『フォールアウト』ルーシー&ハンク親子 「トイレが大変だった」過酷な撮影裏を語る
関連 :
ゲームの世界を忠実に再現すべく、複数の大陸でロケが実施された本作。ニューヨークのスタジオに設けられた冷たいVaultのセットから、息をのむようなナミビアの海岸線まで、ロケーションは多岐にわたる。
そんな中でエラが苦労したというのが「トイレ問題」。「笑えないくらいトイレが遠かったんです(笑)。砂漠用のゴルフバギーみたいな乗り物に10分くらい乗らないとたどり着かなくて。もう完全にちょっとした旅なんですよね。最終的には、撮影中に水をたくさん飲むのはやめておこうとなってしまいました」と笑う。
カイル・マクラクラン演じるハンク 『フォールアウト』シーズン2 場面写真 (C)Amazon MGM Studios
また、カイルもパワーアーマーを着用しての撮影に一苦労。「パワーアーマーは上半身と下半身に分かれていて、全身のカットはわたしではなく、体力がある屈強なスタント・パフォーマーが撮影しています。わたしが映るカットになると、上から少し角度を着けて撮っているのが分かると思います。わたしは上半身だけ着用していました」
「ストラップやボルトで固定するので、指一本入る隙間もありません。でも腕だけは動かせます。でも肩より上には上がらないんです。すごく重くて、背中のあたりに負荷がかかるので、猫背のような姿勢になってしまいます。数時間もすると、イスに座らずにはいられなくなるので、すごく背の高い専用のイスを作っていただいていました」
すると「パワーアーマーの胸元に段になっているところがあって、カイルがそこにコーヒーを置いていたんです」とエラが笑いながら暴露。「コーヒーはストローがあるから一人で飲めるんですけど、食べ物は食べられないから、サンドイッチは人に食べさせてもらいました(笑)」とカイルは照れたように笑う。

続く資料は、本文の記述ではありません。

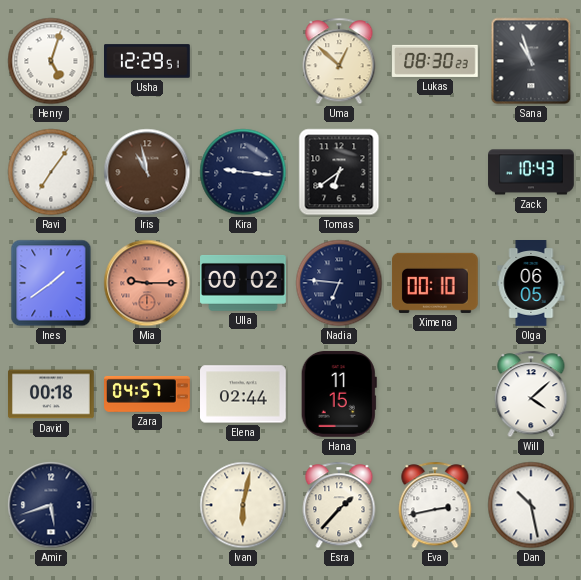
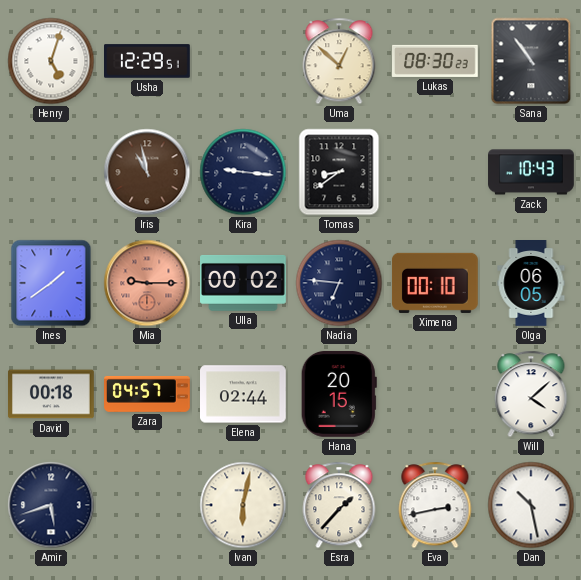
Sana: 10:57 -> 10:54
Ravi: 7:06 -> none
Tomas: 6:39 -> 8:39
Hana: 11:15 -> 20:15
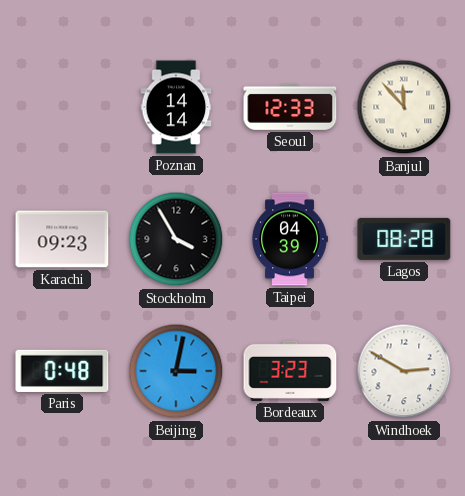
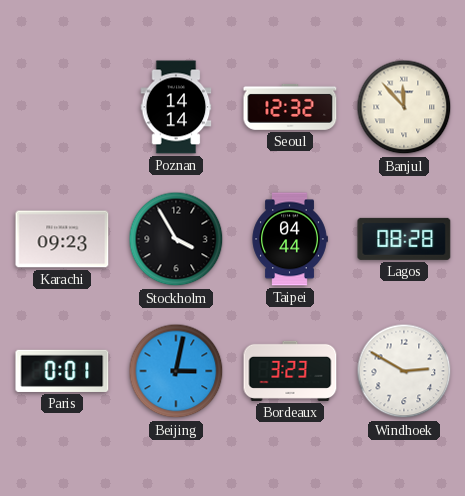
Seoul: 12:33 -> 12:32
Taipei: 04:39 -> 04:44
Paris: 0:48 -> 0:01
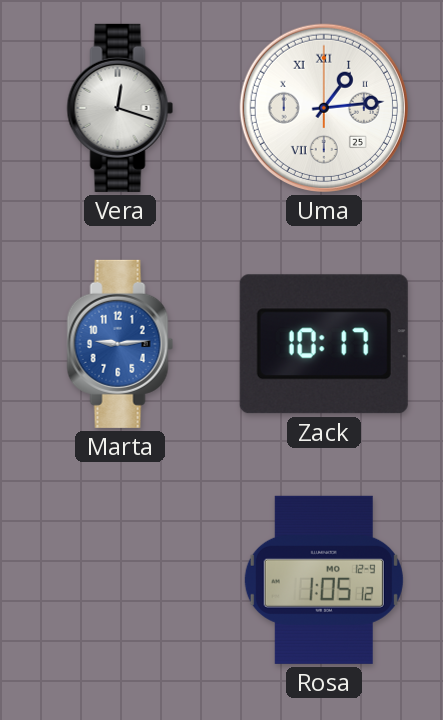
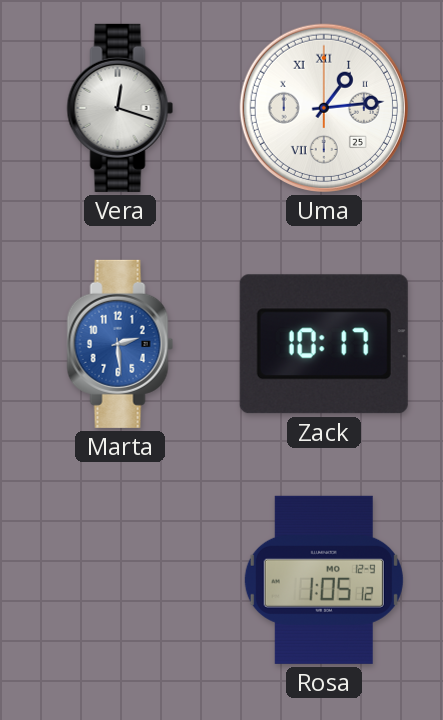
Marta: 9:14 -> 2:29
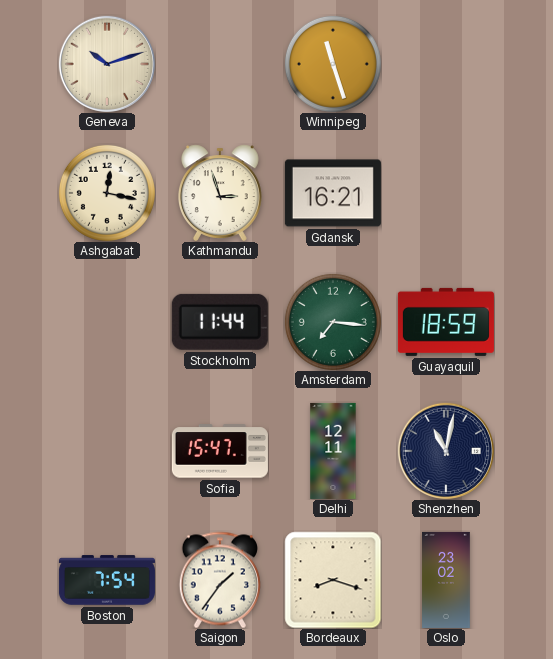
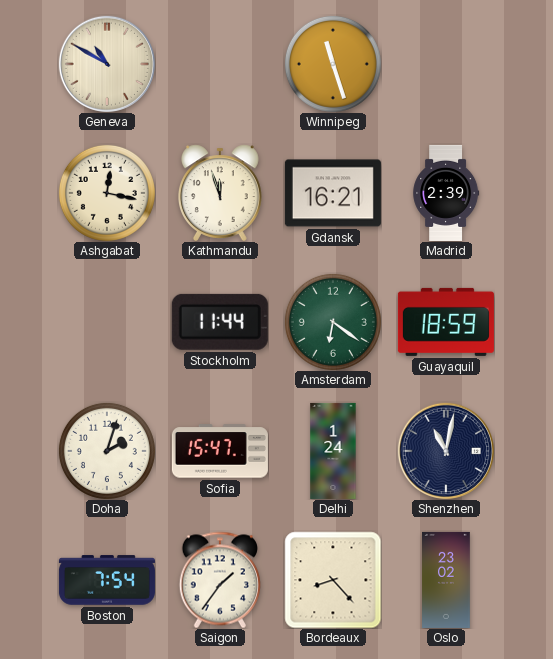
Geneva: 10:12 -> 10:50
Kathmandu: 2:57 -> 11:57
Madrid: none -> 2:39
Amsterdam: 7:16 -> 6:21
Doha: none -> 2:03
Delhi: 12:11 -> 1:24
Bordeaux: 8:18 -> 8:23
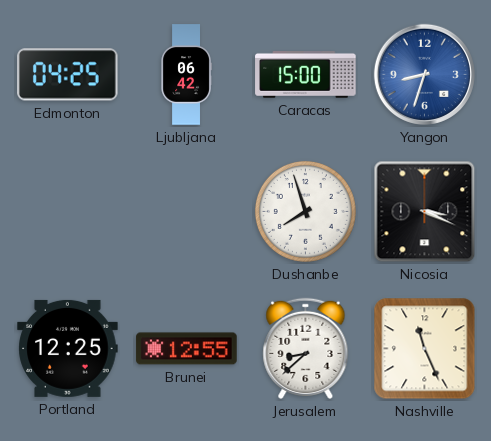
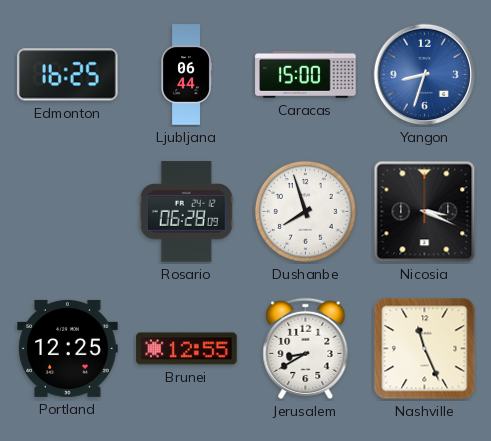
Edmonton: 04:25 -> 16:25
Ljubljana: 06:42 -> 06:44
Rosario: none -> 06:28
Jerusalem: 8:38 -> 8:40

これだけ撮影が大変だったのは、制作チームが“本物”にこだわっていたから。「VFXを用いる前に、可能な限り実物を使ってロケ地で撮影したい」とジョナサンが語っていたように、本作の撮影ではセットや衣装、小物に至るまで細部にまでこだわりが光っている。
ルーシーたちを襲うクリーチャーたちも同様で、ヤオ・グアイは頭に発泡ゴムをかぶったスタントマンが演じており、ガルパーは実物大のパペットを用いて撮影され、その後VFXが重ねられた。
こうした撮影方法は、視線の位置を調整できたりと俳優たちの芝居の手助けになる。クリーチャーデザインが魅力のデヴィッド・リンチ版『デューン/砂の惑星』に出演していたカイルは、実物があると演技のスケールを合わせられるので「すごく助けになる」と称賛。
「『ミステリアス・アイランド』という作品に出て、あまり出来は良くなかったのですが(笑)、その作品は怪物たちがすべてCGで描かれていました。見えないものに対して芝居をしなければいけない時、俳優たちは自分は何を見ているかを想像しながら、感情やリアクションを調整しなければいけません。すると自分の芝居がオーバーなのか、足りていないのか常に疑問が生まれるんです。必ずしも、監督やVFX担当の人が説明する通りに作品ができるとは限らないからです」
「『デューン/砂の惑星』のサンドワームとの撮影では、実際に反応できるものが用意されていました。正直あの時は抑えすぎてしまって、『もっとできたな』と今でも思いますが(笑)」
エラ・パーネル演じるルーシー 『フォールアウト』シーズン2 場面写真 (C)Amazon MGM Studios
俳優と制作陣が連携し、妥協のしない撮影方法をかなえたからこそ、ファンを満足させるのみならず、ゲームをしたことがない人をも引き込むクオリティーとなった『フォールアウト』シリーズ。その人気の理由をエラはこう分析する。
「レトロフューチャーなゲームのトーンが本当に好きで、この雰囲気が人々を魅了したんだと思います。あと1950年代っぽい美学や、笑いどころがありつつも、胸に来る瞬間もあるところも魅力ですよね。でも成功のレシピなんて存在しないと思うんです。もしあったとしたら、みんなが傑作ばかりを作れているはずだからです。『フォールアウト』は奇跡的にいろんな要素がハマった作品であると同時に、もともとゲームがやろうとしていたことをきちんと受け継いで形にしています。その結果が、人気につながっているんだと思います」(取材・文:阿部桜子)
ドラマシリーズ『フォールアウト』は、毎週水曜日に1話ずつPrime Videoで配信(全8話)。